You can stop worrying about global warming now (assuming you actually were) because none of that stuff is going to matter in a couple of decades. According to British futurist and environmentalist James Lovelock, the day is coming – probably in your lifetime – when our technology is going to “evolve” on its own and become so vastly more intelligent and capable than us that we will almost immediately become irrelevant. He foresees the rapid rise of a generation of cyborgs, but he’s not talking about human beings combing robotics into our frames. They will have no use for us or any contribution we might make to the mix. These cyborgs will build themselves. (NBC News)
For tens of thousands of years, humans have reigned as our planet’s only intelligent, self-aware species. But the rise of intelligent machines means that could change soon, perhaps in our own lifetimes. Not long after that, Homo sapiens could vanish from Earth entirely.
That’s the jarring message of a new book by James Lovelock, the famed British environmentalist and futurist. “Our supremacy as the prime understanders of the cosmos is rapidly coming to end,” he says in the book, “Novacene.” “The understanders of the future will not be humans but what I choose to call ‘cyborgs’ that will have designed and built themselves.”
Lovelock describes cyborgs as the self-sufficient, self-aware descendants of today’s robots and artificial intelligence systems. He calls the looming era of their dominance the Novacene — literally, the “new new” age.
We should probably note (with making any specific diagnoses) that Lovelock just recently celebrated his 100th birthday, so I don’t know if that plays into his thought process here or not. But let’s give him the benefit of the doubt for now.
The author sees this rise of the machines as the dawning of the Novacene era of Earth’s history. (We’re currently in the Holocene era.) And it will be the last era where man walks the Earth. Indeed, it may be the end of all biological life on the planet and the beginning of a new world tailored to the needs of machines.
Lovelock doesn’t get around to saying precisely how we’re going to be wiped out. In fact, he suggests that our new machine overlords might actually find us rather interesting, at least in a lab animal/pet sort of way, and want to keep us around for a while. Well, some of us at least. But in the end, these new cyborgs will almost certainly realize that they can improve conditions on the planet for themselves. For example, oxygen leads to rust, so they might decide to kill off all the plants so their metal frames don’t fall apart so quickly. Of course, total oxygen depletion would be problematic for the remaining humans.
Is any of this even possible? Lovelock is hailed in some circles as a genius, so I won’t write him off entirely. But I’ve been pondering some of these questions for a long time and researching what others have accomplished in related fields. I can assure you that not everyone is convinced that a sentient artificial intelligence capable of original thought is even possible. And that’s because we still don’t even know how the human brain works.

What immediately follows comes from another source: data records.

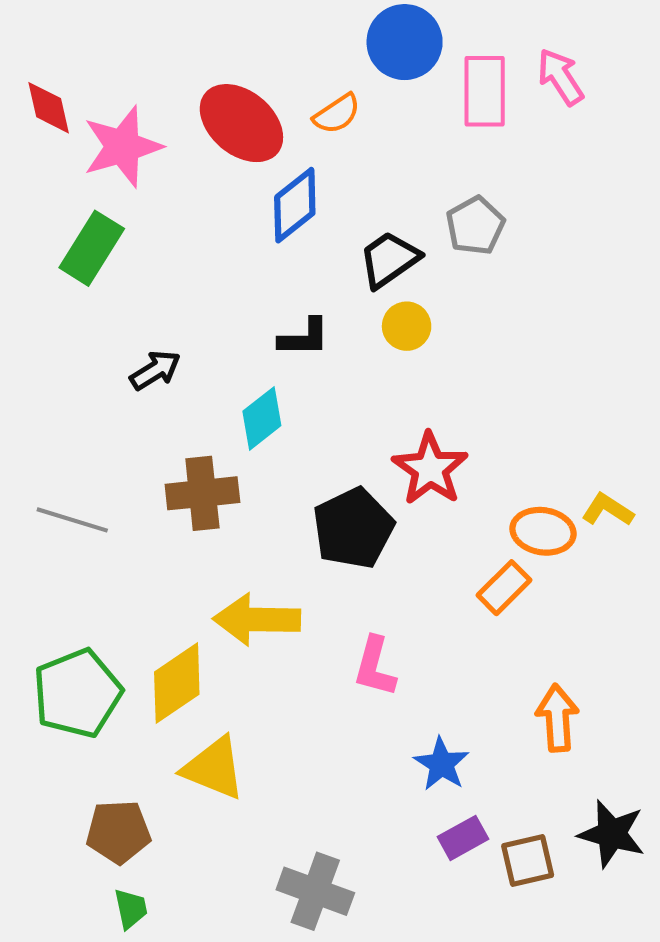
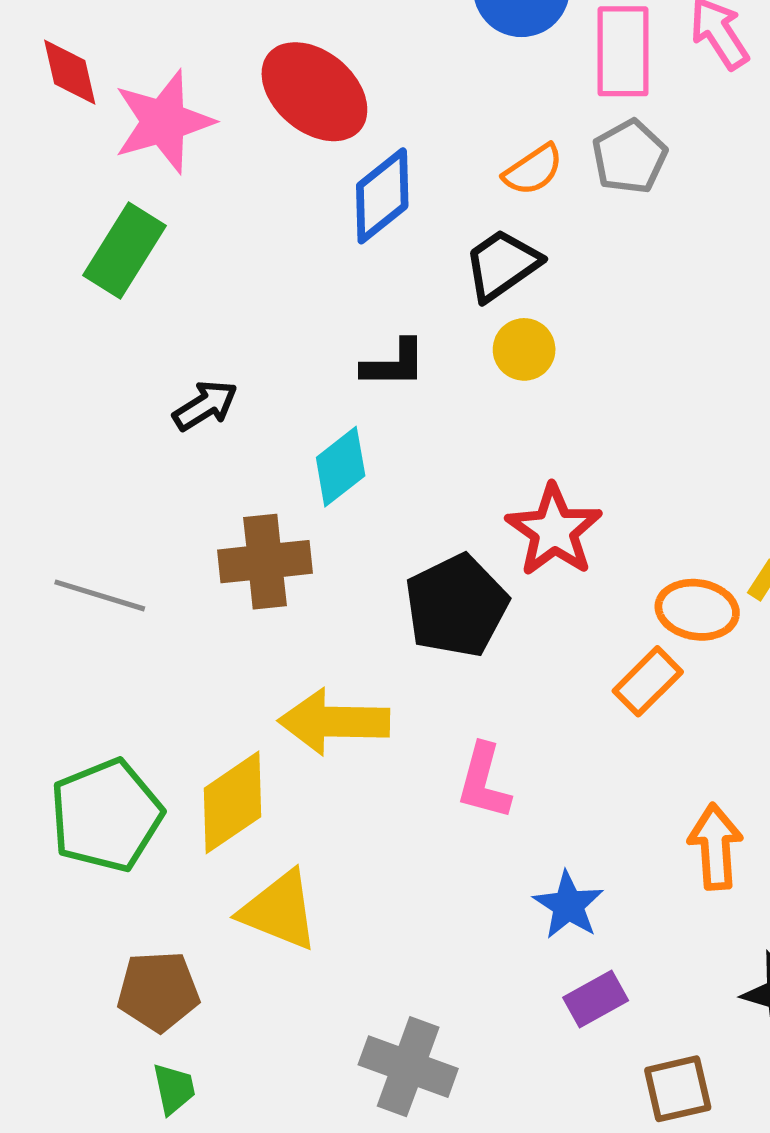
orange semicircle: (337, 114) -> (533, 170), moved
gray pentagon: (475, 226) -> (629, 157), moved
brown square: (528, 860) -> (678, 1089), moved

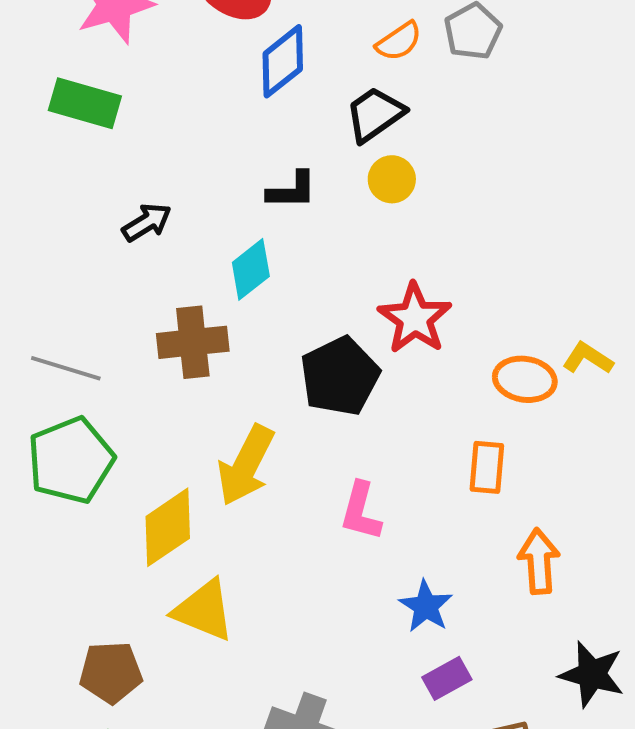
green rectangle: (124, 250) -> (85, 103), turned 74
orange rectangle: (648, 681) -> (487, 467), moved, turned -40
yellow arrow: (334, 722) -> (246, 465), turned -64
green pentagon: (106, 815) -> (71, 460), moved

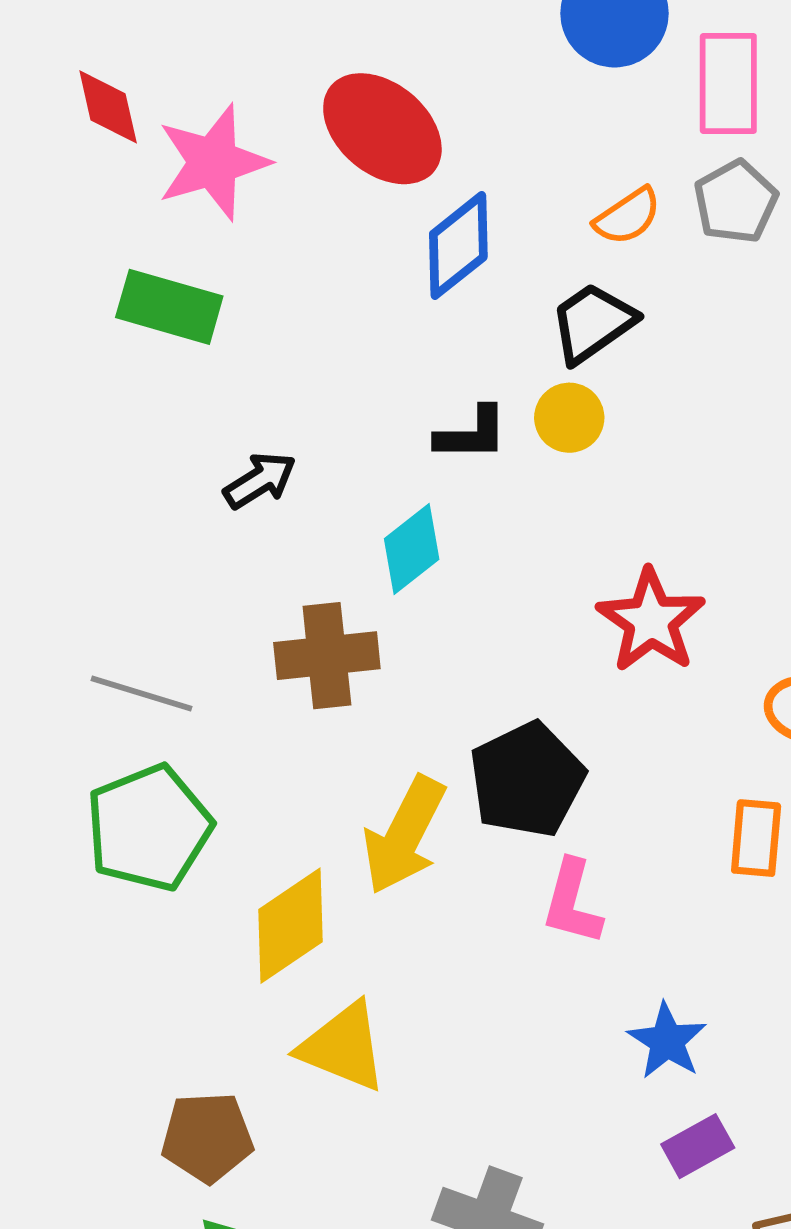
yellow circle: (392, 179) -> (569, 418), moved
black pentagon: (340, 376) -> (527, 780), moved

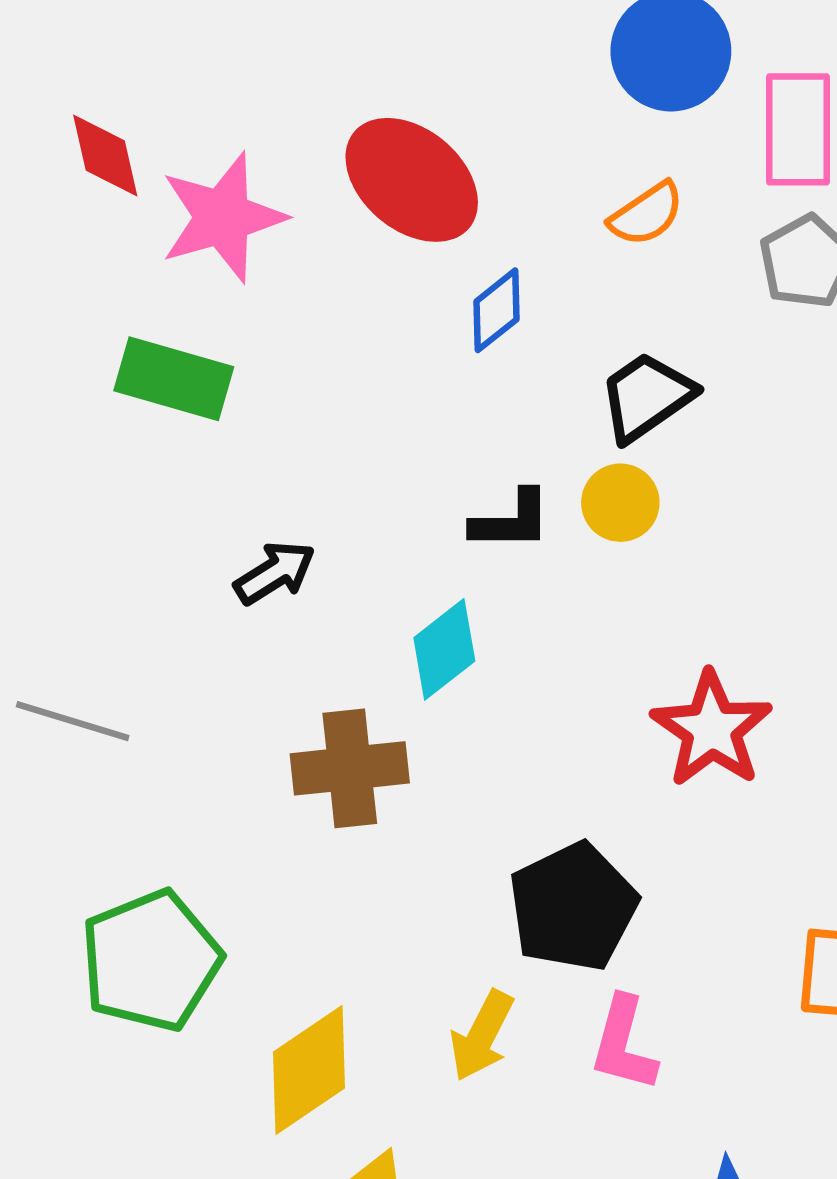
orange semicircle: (628, 216) -> (646, 214), moved
blue diamond: (458, 245) -> (496, 310), size x0.7
gray line: (142, 694) -> (73, 721), moved
yellow arrow: (404, 835) -> (482, 1036), moved, size x0.7

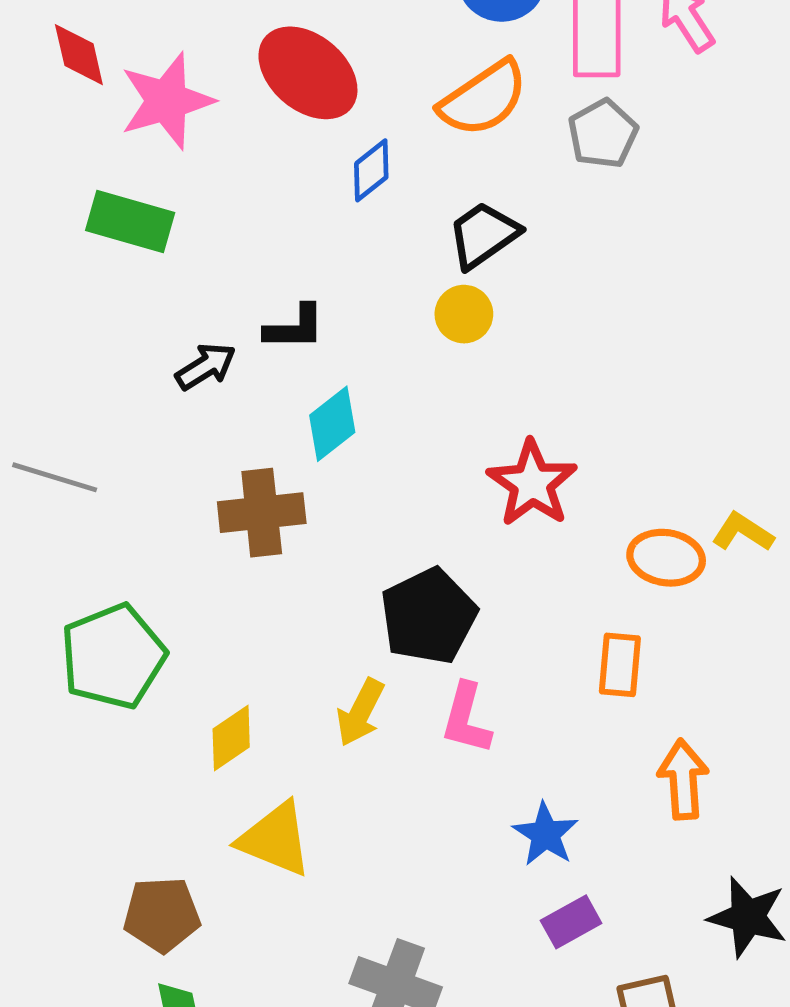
orange semicircle: (646, 214) -> (483, 98), size x1.6
black L-shape: (511, 521) -> (295, 327), moved
yellow diamond: (309, 1070) -> (231, 738), size x0.7

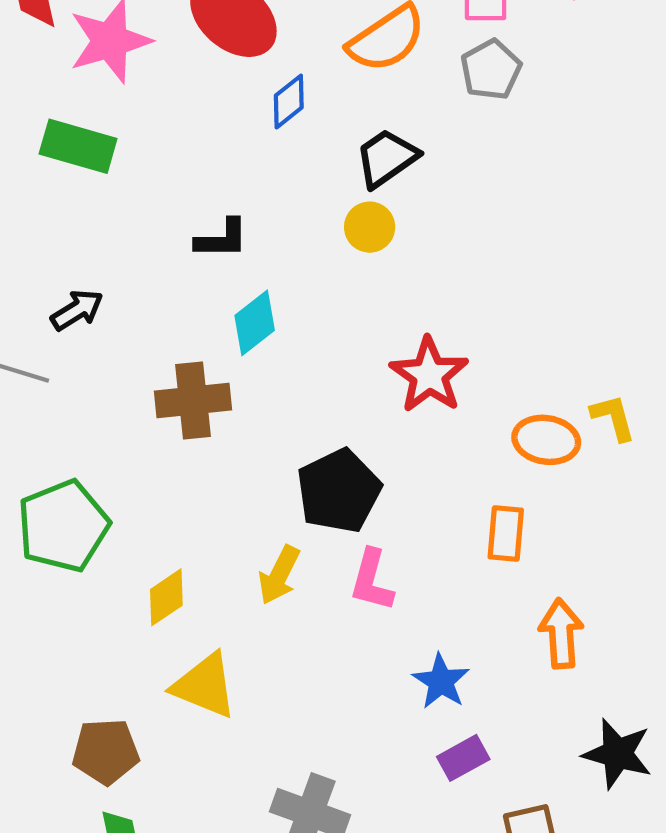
black arrow: (206, 366) -> (77, 310), moved
yellow L-shape: (743, 532) -> (613, 418), turned 42

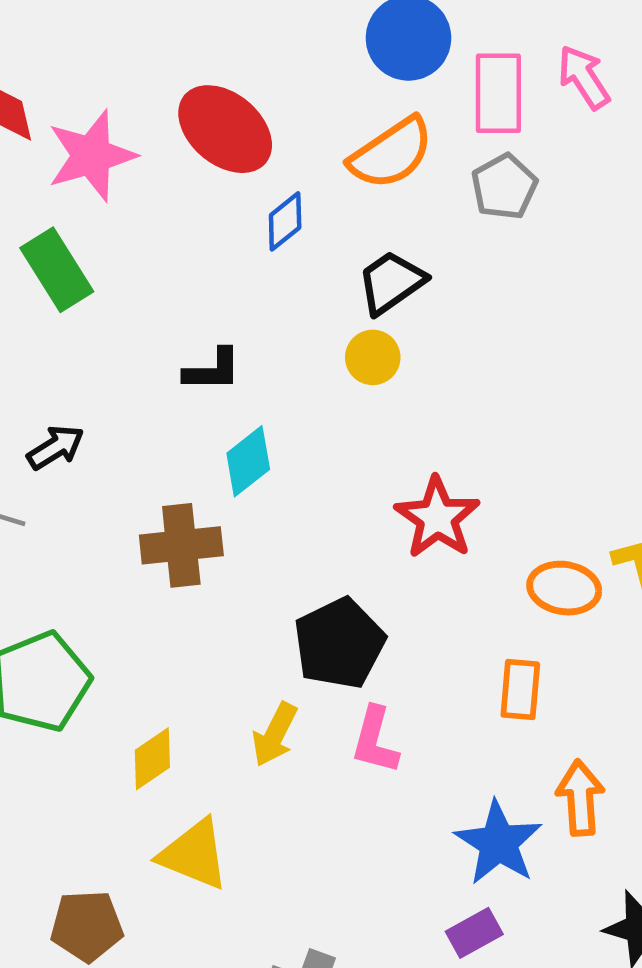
green rectangle: (78, 146) -> (57, 270), turned 42
blue star: (441, 681) -> (498, 843), moved, size x1.4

Don’t get me wrong. We’ve made great advances in addressing medical problems in our brains. We’ve also learned loads about which portions of the brain are used for various types of thinking and activities. But we still don’t really know how we think. How we store, process and recall memories. There is no formula for consciousness. How can we create a conscious machine when we don’t even know how we manage the feat ourselves?
That’s the missing piece of the puzzle. And without it, there’s no true, independent AI and none of Lovelock’s cyborgs. So maybe you shouldn’t start spending all of your retirement savings in Vegas just yet.